A new model to learn word embeddings (words or phrases mapped to dense vectors of numbers that represent their meaning) that are resilient to misspellings. Although popular methods such as word2vec and GloVe provide viable representations for words observed during training, they fail to yield embeddings for out-of-vocabulary (OOV) words — words that were unseen at training time. This becomes particularly troublesome when dealing with text that contains abbreviations, slang, or misspellings. To address this deficiency, we propose Misspelling Oblivious Embeddings (MOE), a new model that combines our open source library fastText with a supervised task that embeds misspellings close to their correct variants. We checked the effectiveness of this approach considering different intrinsic and extrinsic tasks, and found that MOE outperforms fastText for user-generated text.

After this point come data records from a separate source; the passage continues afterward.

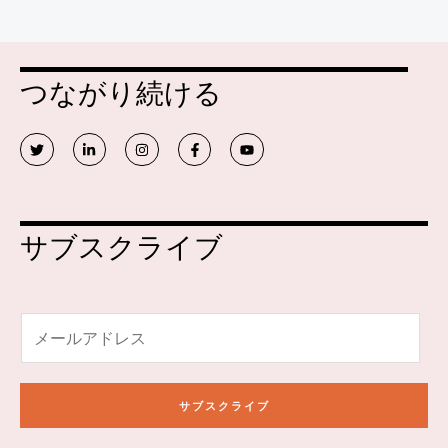
つながり続ける
ツ
リ
イ
フ
Y
イ
ン
ン
ェ
o
ッ
ク
ス
イ
u
タ
ト
タ
ス
t
ー
イ
グ
ブ
u
ン
ラ
ッ
b
ム
ク
e
サブスクライブ
電
子
メ
ー
サブスクライブ
ル
*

The loss function of fastText aims to more closely embed words that occur in the same context. We call this semantic loss. In addition to the semantic loss, MOE also considers an additional supervisedloss that we call spell correction loss. The spell correction loss aims to embed misspellings close to their correct versions by minimizing the weighted sum of semantic loss and spell correction loss.
Minimizing the related loss-function component (semantic loss) corresponds to maximizing the probability of predicting the context given the word. Similarly, spell correction loss aims to maximize the probability of predicting the word, given its misspelling. We used Wikipedia Dump to train semantic loss and a misspelling data set with 20 million examples. For future research, we released the misspellings data set.

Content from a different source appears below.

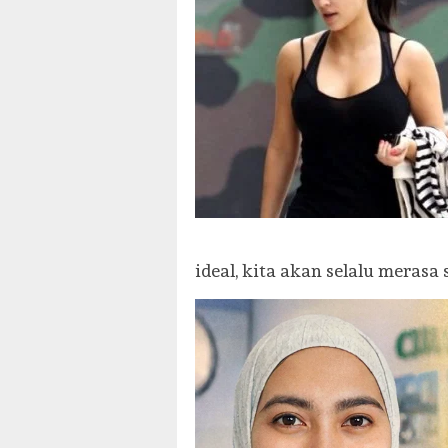
ideal, kita akan selalu merasa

To evaluate our approach, we want to know whether we are mapping misspellings close to the correct variants. Below are the results for the misspelling “samallest.” If we retrieve the six closest neighbors of “samallest,” “smallest” doesn’t appear in the retrieved list for fastText. This shows, even changing one letter may change generated embeddings significantly for fastText. MOE, however,is able to retrieve “smallest” in the top three results.

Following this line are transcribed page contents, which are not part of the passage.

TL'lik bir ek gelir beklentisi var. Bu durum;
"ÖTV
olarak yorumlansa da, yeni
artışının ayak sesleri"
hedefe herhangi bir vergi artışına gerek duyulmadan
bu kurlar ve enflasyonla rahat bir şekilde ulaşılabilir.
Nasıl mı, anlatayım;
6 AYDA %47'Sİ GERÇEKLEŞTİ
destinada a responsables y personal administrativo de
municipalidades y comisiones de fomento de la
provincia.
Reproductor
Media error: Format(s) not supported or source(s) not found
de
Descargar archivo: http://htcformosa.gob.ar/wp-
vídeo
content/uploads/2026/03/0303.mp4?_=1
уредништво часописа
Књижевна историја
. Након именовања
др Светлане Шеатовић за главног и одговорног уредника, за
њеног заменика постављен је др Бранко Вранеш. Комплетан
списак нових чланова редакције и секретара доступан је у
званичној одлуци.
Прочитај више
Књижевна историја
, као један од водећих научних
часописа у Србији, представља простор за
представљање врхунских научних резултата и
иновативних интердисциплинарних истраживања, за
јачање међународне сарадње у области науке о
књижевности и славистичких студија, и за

Existing word embedding methods are often unable to deal with malformed texts, which contain OOV words. In real-world tasks, input text generated by people often contains misspellings (a common source of OOV words), particularly in situations like web searches, chat messages, and social media posts. Misspellings appear in up to 15 percent of web search queries. Our approach will improve the ability to apply word embeddings to real-world scenarios. Future work could apply this method to train multilingual embeddings and contextual embeddings.